> **What is being asked**:
Write out every line below that contains "который".

> **Provided information**:
*** Block opens ***

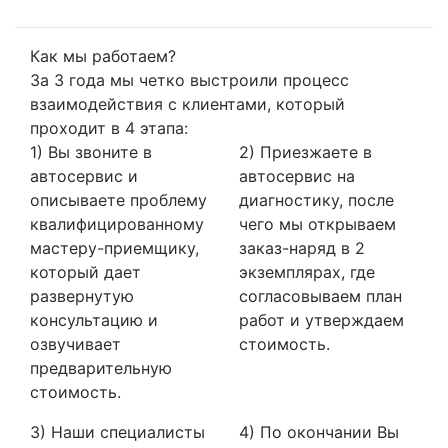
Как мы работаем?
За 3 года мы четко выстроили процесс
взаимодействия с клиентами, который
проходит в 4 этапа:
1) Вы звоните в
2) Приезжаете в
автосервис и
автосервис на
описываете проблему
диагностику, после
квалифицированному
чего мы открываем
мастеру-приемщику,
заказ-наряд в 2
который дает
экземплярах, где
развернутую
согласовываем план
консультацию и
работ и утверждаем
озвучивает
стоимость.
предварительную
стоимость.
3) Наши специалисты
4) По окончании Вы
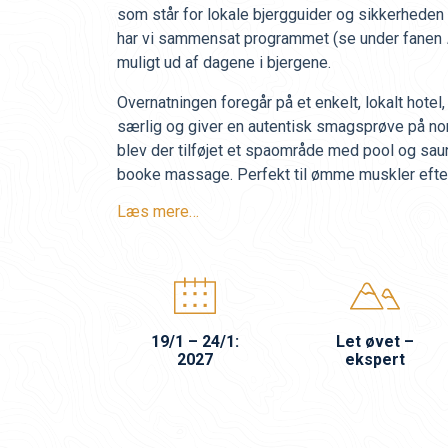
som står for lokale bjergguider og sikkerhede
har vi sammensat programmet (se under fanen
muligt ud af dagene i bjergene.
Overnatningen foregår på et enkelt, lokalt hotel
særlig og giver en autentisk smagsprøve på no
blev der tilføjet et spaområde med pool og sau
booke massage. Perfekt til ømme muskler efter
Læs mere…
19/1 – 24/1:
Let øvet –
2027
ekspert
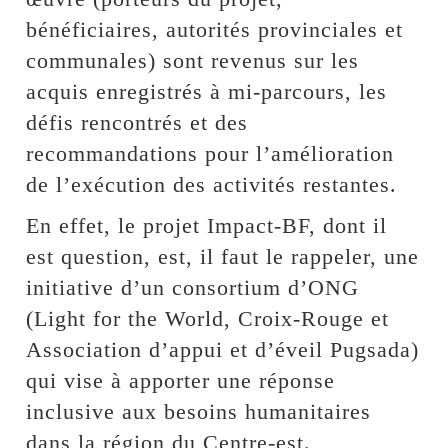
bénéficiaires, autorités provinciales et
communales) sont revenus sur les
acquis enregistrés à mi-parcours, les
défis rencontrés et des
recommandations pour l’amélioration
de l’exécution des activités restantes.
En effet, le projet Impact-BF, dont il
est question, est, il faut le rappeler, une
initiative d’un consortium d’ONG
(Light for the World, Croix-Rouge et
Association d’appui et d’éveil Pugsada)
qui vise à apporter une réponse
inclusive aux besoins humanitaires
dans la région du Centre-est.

*** Block closes ***

> **Exercise solution**:
взаимодействия с клиентами, который
который дает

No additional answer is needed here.